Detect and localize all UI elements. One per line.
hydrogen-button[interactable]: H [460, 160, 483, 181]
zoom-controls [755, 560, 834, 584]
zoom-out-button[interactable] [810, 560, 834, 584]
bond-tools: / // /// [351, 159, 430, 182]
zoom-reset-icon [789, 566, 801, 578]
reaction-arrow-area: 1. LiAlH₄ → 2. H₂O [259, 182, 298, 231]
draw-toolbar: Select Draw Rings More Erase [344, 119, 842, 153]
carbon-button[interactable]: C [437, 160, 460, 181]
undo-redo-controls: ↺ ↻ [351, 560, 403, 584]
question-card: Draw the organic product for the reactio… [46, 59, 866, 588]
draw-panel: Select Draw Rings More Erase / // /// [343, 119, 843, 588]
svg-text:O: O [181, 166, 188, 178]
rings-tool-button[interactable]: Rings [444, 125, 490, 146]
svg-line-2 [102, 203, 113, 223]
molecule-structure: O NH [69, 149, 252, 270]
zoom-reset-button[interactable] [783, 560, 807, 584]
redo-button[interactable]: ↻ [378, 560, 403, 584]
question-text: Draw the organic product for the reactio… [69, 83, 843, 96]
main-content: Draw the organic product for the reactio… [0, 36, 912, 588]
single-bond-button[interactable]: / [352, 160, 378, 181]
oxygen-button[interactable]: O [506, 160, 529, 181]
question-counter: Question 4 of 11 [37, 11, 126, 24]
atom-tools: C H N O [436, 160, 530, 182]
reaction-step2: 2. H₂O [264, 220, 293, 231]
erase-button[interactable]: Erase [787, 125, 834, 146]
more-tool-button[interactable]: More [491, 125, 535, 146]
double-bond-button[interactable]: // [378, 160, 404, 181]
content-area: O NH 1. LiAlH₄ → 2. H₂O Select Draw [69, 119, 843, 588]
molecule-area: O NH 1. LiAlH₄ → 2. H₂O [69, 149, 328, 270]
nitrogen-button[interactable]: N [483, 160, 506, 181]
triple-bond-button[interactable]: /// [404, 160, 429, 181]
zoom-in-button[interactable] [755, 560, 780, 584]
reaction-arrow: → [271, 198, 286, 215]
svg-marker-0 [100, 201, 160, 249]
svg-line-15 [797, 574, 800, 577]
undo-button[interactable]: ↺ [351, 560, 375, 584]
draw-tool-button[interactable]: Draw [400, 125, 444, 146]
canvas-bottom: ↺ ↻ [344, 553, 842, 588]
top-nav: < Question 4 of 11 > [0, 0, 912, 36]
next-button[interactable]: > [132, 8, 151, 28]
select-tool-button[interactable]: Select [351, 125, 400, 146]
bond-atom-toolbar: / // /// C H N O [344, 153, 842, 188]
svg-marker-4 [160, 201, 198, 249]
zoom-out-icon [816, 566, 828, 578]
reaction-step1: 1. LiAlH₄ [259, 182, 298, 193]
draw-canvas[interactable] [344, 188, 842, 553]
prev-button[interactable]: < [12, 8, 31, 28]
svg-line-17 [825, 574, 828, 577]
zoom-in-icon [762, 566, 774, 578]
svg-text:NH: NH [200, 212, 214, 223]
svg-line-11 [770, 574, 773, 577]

● **Your assignment**
Say how many lines of the material hold the string "text". Nothing else should be written.

● **Output below**
3